Laila Ellmoos, PHA NSW President and Bruce Pennay, OAM report on the 2012 public history prize, a prize introduced by the PHA NSW five years ago to recognise and reward the work done by undergraduate history students enrolled at universities in NSW and the ACT whose projects engage with the profession and practice of public history.
This year we received nine entries for the prize. Our judge was PHA NSW member, Dr Bruce Pennay, Adjunct Associate Professor at Charles Sturt University and author of commissioned histories and heritage reports, which often focus on the Albury-Wodonga border district where he lives.
Bruce recommended that two applicants share the Public History Prize for 2012: Sarah Gregory from Macquarie University and Brett Seymour from the University of Sydney. Because there were two winners, Bruce generously waived his judging fee and made a personal donation to augment the prize money.
In his judge’s report, Bruce stated that both applicants were exemplary in their use of original source materials and their contextual interpretation of the past.

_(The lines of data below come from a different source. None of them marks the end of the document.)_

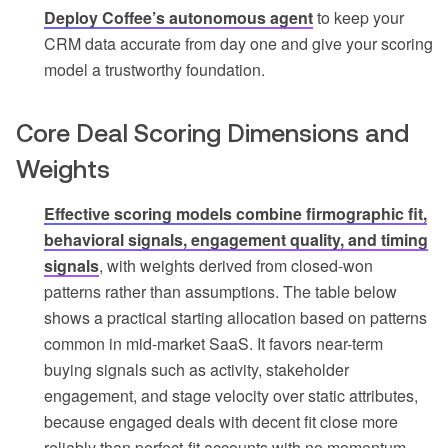
Deploy Coffee’s autonomous agent
to keep your
CRM data accurate from day one and give your scoring
model a trustworthy foundation.
Core Deal Scoring Dimensions and
Weights
Effective scoring models combine firmographic fit,
behavioral signals, engagement quality, and timing
signals
, with weights derived from closed-won
patterns rather than assumptions. The table below
shows a practical starting allocation based on patterns
common in mid-market SaaS. It favors near-term
buying signals such as activity, stakeholder
engagement, and stage velocity over static attributes,
because engaged deals with decent fit close more
reliably than perfect-fit accounts with no momentum.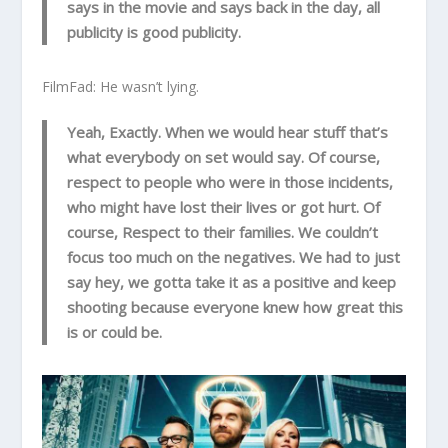
says in the movie and says back in the day, all
publicity is good publicity.
FilmFad: He wasn’t lying.
Yeah, Exactly. When we would hear stuff that’s
what everybody on set would say. Of course,
respect to people who were in those incidents,
who might have lost their lives or got hurt. Of
course, Respect to their families. We couldn’t
focus too much on the negatives. We had to just
say hey, we gotta take it as a positive and keep
shooting because everyone knew how great this
is or could be.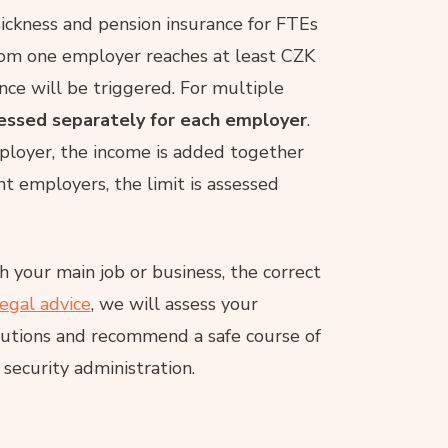
 sickness and pension insurance for FTEs
rom one employer reaches at least CZK
nce will be triggered. For multiple
sessed separately for each employer
.
ployer, the income is added together
ent employers, the limit is assessed
 your main job or business, the correct
legal advice
, we will assess your
ibutions and recommend a safe course of
 security administration.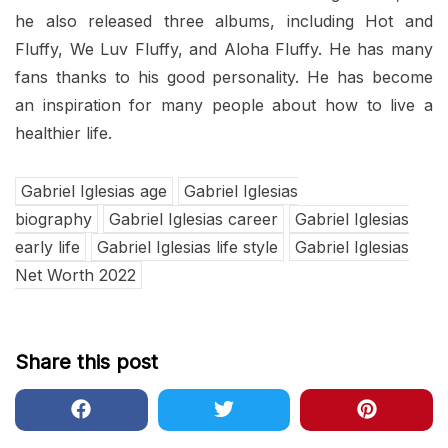
he also released three albums, including Hot and
Fluffy, We Luv Fluffy, and Aloha Fluffy. He has many
fans thanks to his good personality. He has become
an inspiration for many people about how to live a
healthier life.
Gabriel Iglesias age
Gabriel Iglesias
biography
Gabriel Iglesias career
Gabriel Iglesias
early life
Gabriel Iglesias life style
Gabriel Iglesias
Net Worth 2022
Share this post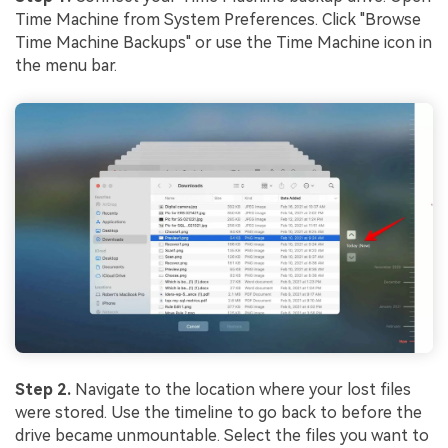
Time Machine from System Preferences. Click "Browse
Time Machine Backups" or use the Time Machine icon in
the menu bar.
Step 2.
Navigate to the location where your lost files
were stored. Use the timeline to go back to before the
drive became unmountable. Select the files you want to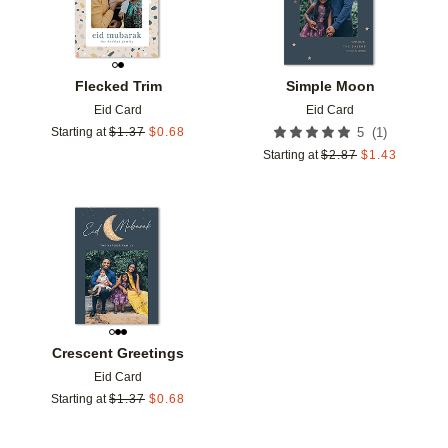
Flecked Trim
Simple Moon
Eid Card
Eid Card
(
1
)
Starting at
$
1.37
$
0.68
5
Starting at
$
2.87
$
1.43
Add to favorites
Crescent Greetings
Eid Card
Starting at
$
1.37
$
0.68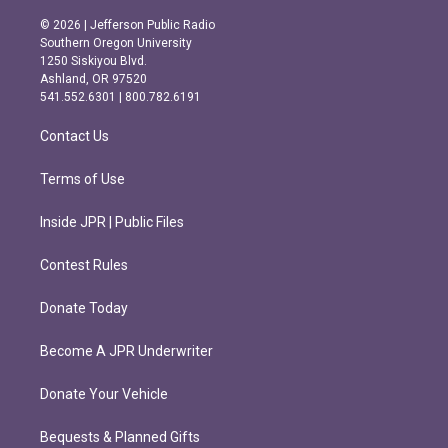
n
a
s
c
© 2026 | Jefferson Public Radio
t
e
Southern Oregon University
a
b
1250 Siskiyou Blvd.
g
o
Ashland, OR 97520
r
o
541.552.6301 | 800.782.6191
a
k
m
Contact Us
Terms of Use
Inside JPR | Public Files
Contest Rules
Donate Today
Become A JPR Underwriter
Donate Your Vehicle
Bequests & Planned Gifts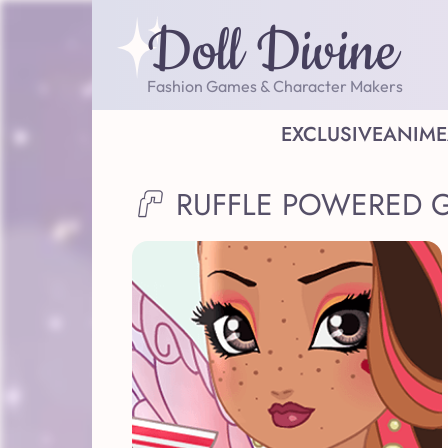
Doll Divine
Fashion Games & Character Makers
EXCLUSIVE
ANIME
RUFFLE POWERED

Sarah Gregory’s essay is titled ‘Understanding Shades of Grey: The testimonies of two former Auschwitz-Birkenhau Sonderkommando survivors: the Gobbai brothers’. She compares and contrasts the testimonies of two brothers who worked as Sonderkommando, or prisoner functionaries, in Auschwitz-Birkenhau. The author draws judiciously on tools well-honed in other analyses of holocaust testimonies and in oral history more generally.
Sarah considers carefully a range of circumstances that bear on the two testimonies to help explain their similarities and differences. She analyses how each brother structured his storytelling and makes a careful inquiry into their story making. The author is sensitive to issues of historical imagination, sympathy and understanding: she has approached thoughtfully the difficult task of dealing with a witness’s feelings of guilt. The essay is a well-constructed and insightful account of two holocaust experiences.
Brett Seymour’s essay, ‘Robben Island: Histories, identities and futures’, is a critical analysis of debates over the meanings and memories being imposed on Robben Island. The author explains how Robben Island has become a museum, national monument and World Heritage site on the basis of its use as a prison for anti-apartheid activists, most notably Nelson Mandela.
Brett examines the problem of how an official, public memorialisation of importance to South African nation-building tends to overwhelm other individual or collective memories of place: the island has a long, multi-layered history. In examining the simple branding of a rhetorical space, the author raises issues about assessing heritage value. Brett provides a thoughtful discussion of what is often the complexity of place-based heritage and the problems that arise for management, presentation and conservation.